Writing in the Financial Times, MEP Guy Verhofstadt said one of the parliament's priorities is finding a solution which protects the Good Friday Agreement "in all its parts" and to stop the "re-introduction of a divisive hard border on the island of Ireland".

"This may ultimately require a comprehensive political solution, possibly even a special status for Northern Ireland," he said.

"Many Irish citizens residing in Northern Ireland will continue to enjoy rights as EU passport holders, but how will their rights, including the right to vote in European elections, be safeguarded in practice?"

Mr Verhofstadt said despite reports about clashes between British Prime Minister Theresa May and European Commission president Jean-Claude Juncker at a Downing Street dinner last week, he believed that a Brexit deal "remains more likely than unlikely".

He said agreement on the rights of EU citizens in the UK, and vice versa, should form part of the deal and will need a "mutually agreed enforcement mechanism, as will the divorce agreement more generally".

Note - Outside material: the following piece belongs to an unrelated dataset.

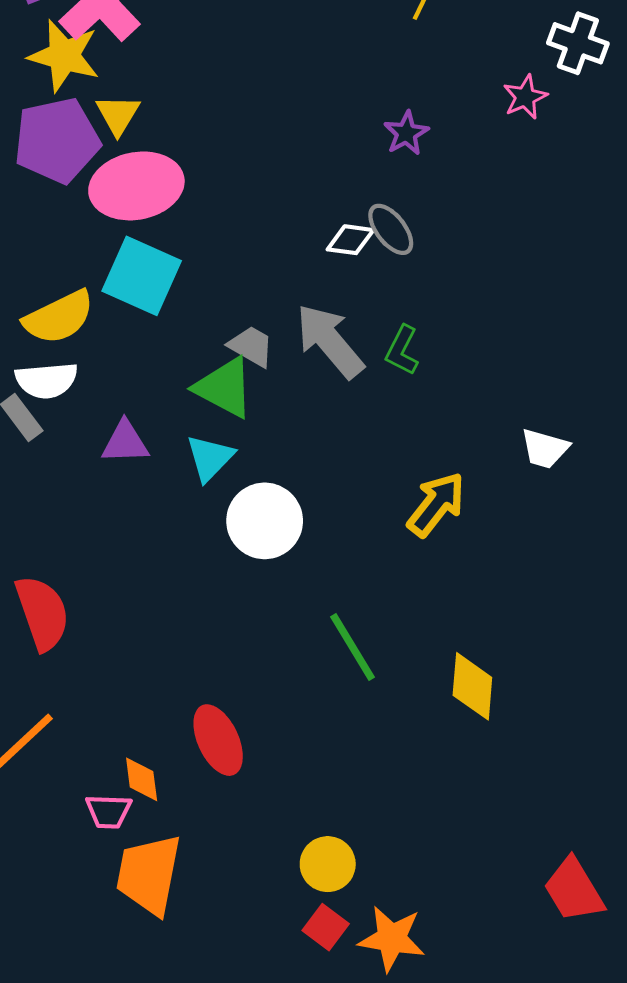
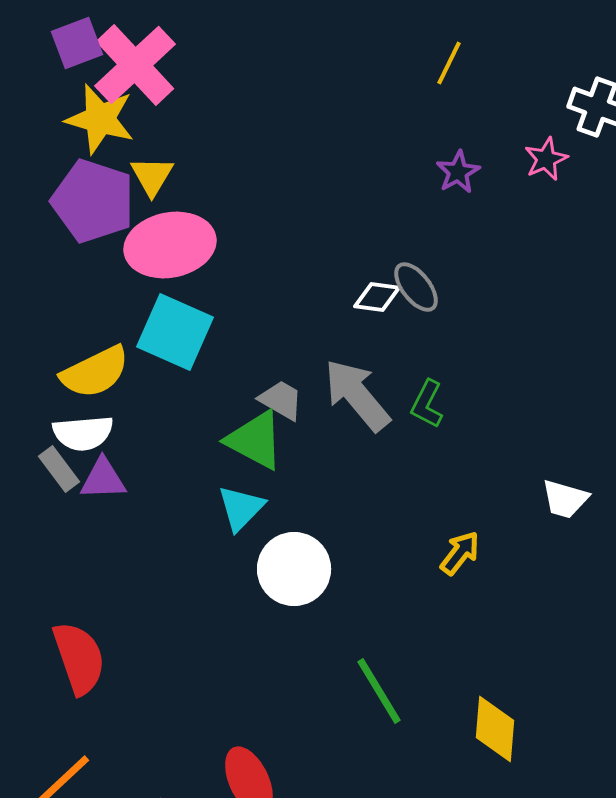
purple star: (406, 133) -> (458, 172), moved
purple pentagon: (57, 140) -> (93, 201), turned 30
purple triangle: (125, 442) -> (103, 479), moved
yellow arrow: (436, 504) -> (460, 553), size x0.7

Mr Verhofstadt said debates around a financial settlement are "likely to be complex and heated".

He said while the EU does not want to "punish" the UK, it should agree "to pay its share of outstanding legal and budgetary commitments and liabilities".

Sinn Féin MEP Martina Anderson welcomed Mr Verhofstadt's comments.

"Designated special status for the north within the EU is the only credible alternative to the Tory Brexit agenda, which would clearly be disastrous for Ireland," she said.